Collected data
Segment Open
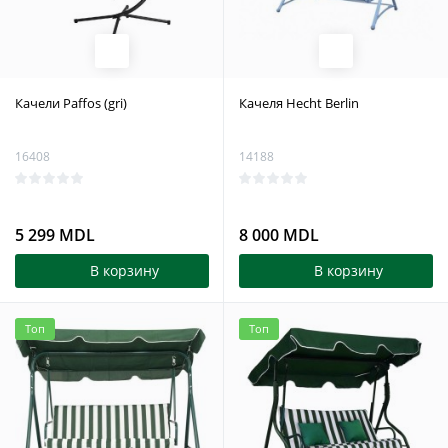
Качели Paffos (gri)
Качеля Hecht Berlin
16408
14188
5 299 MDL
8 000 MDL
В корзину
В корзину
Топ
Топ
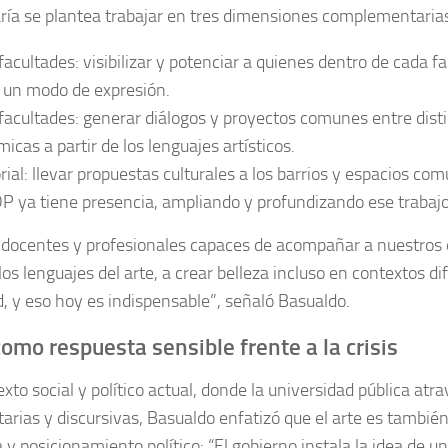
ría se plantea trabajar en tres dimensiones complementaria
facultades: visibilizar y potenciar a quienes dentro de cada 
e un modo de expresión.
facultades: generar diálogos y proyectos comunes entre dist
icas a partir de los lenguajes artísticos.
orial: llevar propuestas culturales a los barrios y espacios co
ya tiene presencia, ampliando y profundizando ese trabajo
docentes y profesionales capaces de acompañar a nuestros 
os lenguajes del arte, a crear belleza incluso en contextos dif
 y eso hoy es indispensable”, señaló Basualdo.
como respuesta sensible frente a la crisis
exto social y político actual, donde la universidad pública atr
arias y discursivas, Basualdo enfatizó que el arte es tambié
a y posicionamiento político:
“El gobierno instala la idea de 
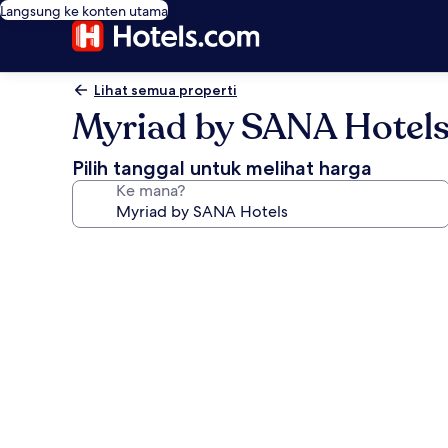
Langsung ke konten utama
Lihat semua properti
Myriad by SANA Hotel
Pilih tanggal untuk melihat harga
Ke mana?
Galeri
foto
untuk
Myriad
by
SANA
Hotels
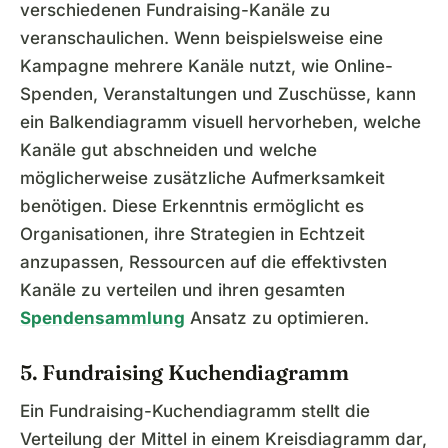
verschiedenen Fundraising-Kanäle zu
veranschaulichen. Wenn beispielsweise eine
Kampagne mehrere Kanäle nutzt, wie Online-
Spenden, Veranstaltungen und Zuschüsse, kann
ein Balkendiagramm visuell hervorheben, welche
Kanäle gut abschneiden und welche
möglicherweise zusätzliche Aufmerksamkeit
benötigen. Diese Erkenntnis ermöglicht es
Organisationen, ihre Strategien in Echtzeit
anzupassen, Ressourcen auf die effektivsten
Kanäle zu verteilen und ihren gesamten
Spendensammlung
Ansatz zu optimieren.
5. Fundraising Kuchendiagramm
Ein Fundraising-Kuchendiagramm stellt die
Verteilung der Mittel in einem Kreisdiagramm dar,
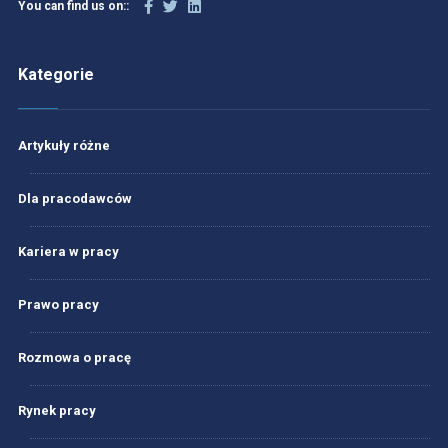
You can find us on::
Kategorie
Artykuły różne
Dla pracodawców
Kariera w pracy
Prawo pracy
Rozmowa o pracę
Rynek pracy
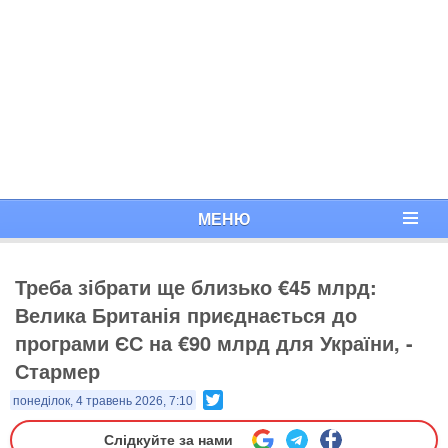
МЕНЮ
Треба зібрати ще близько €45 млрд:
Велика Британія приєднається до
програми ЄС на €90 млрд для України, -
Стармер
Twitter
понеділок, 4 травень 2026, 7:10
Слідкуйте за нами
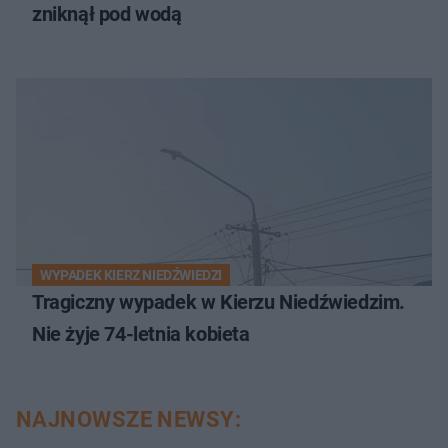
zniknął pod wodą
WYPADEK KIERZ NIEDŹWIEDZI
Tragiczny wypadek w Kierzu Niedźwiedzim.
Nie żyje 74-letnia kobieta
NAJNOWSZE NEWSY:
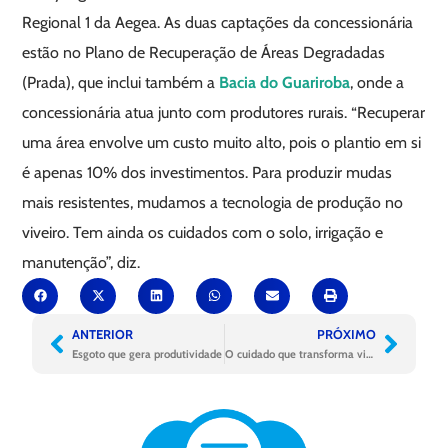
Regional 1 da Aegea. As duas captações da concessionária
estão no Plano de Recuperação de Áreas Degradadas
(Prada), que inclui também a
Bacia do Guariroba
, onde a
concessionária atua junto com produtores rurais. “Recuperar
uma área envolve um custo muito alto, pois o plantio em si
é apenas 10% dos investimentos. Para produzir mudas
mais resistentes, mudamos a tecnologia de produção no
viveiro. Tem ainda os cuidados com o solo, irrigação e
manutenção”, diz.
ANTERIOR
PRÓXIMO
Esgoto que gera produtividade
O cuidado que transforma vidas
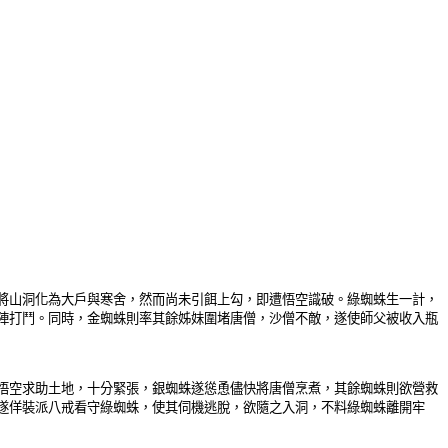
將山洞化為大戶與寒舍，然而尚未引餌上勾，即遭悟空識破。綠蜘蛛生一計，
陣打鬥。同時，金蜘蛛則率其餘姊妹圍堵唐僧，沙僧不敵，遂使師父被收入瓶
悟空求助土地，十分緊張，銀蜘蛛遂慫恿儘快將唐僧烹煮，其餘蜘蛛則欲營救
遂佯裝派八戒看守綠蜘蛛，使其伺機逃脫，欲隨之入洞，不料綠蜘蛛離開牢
Segment Closed
Segment Open
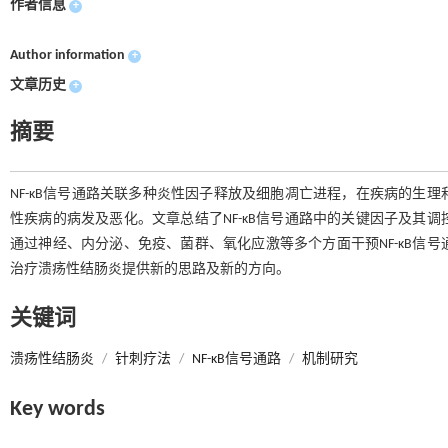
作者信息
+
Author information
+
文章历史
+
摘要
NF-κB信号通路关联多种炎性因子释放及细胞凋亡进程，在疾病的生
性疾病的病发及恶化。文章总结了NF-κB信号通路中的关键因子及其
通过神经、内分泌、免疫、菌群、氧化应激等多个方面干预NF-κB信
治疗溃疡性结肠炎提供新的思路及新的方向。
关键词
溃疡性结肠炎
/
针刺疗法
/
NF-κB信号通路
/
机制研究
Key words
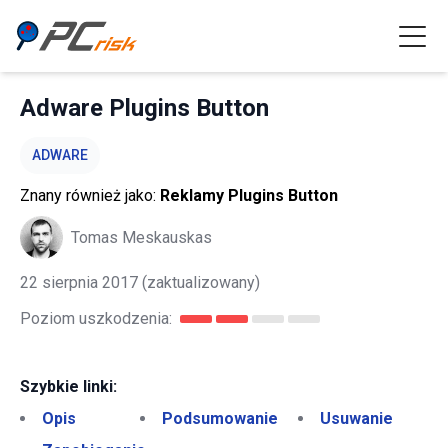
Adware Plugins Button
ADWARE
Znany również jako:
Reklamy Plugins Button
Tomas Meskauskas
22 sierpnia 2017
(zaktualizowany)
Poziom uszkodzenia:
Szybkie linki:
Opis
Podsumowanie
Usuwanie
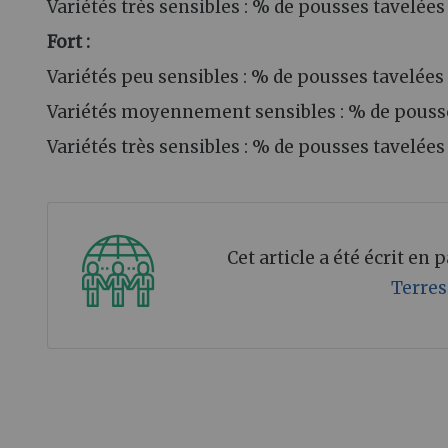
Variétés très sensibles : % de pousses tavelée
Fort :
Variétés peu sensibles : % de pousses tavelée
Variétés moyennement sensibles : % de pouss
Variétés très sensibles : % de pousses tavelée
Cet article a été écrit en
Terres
Segment Closed
Segment Open
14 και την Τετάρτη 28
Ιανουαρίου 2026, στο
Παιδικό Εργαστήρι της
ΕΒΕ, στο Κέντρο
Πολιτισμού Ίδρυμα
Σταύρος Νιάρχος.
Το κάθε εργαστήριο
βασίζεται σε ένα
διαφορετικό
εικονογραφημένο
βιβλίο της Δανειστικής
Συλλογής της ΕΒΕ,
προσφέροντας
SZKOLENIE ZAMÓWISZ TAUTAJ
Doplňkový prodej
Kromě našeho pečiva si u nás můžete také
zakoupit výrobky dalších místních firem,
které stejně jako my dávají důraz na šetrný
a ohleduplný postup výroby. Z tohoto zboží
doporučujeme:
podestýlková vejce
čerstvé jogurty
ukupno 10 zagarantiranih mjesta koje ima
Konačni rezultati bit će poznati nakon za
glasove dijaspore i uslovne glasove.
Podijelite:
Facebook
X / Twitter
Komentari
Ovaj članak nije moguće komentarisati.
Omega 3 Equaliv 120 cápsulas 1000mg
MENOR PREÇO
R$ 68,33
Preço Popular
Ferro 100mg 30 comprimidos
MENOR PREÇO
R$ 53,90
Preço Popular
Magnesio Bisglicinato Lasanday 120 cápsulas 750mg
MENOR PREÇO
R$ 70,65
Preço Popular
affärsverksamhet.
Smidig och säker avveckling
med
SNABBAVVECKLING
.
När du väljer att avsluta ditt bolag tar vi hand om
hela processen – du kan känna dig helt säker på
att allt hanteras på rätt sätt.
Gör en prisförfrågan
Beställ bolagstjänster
Segment Closed
▶ EXERCISE BRIEF: Using the data above, transcribe exactly the lines between those containing "Велика Британія приєднається до" and "concessionária atua junto", inclusive, and leave every picture behind.

▶ RESPONSE TO THIS EXERCISE:
Велика Британія приєднається до
програми ЄС на €90 млрд для України, -
Стармер
Twitter
понеділок, 4 травень 2026, 7:10
Слідкуйте за нами
zniknął pod wodą
WYPADEK KIERZ NIEDŹWIEDZI
Tragiczny wypadek w Kierzu Niedźwiedzim.
Nie żyje 74-letnia kobieta
NAJNOWSZE NEWSY:
Regional 1 da Aegea. As duas captações da concessionária
estão no Plano de Recuperação de Áreas Degradadas
(Prada), que inclui também a
Bacia do Guariroba
, onde a
concessionária atua junto com produtores rurais. “Recuperar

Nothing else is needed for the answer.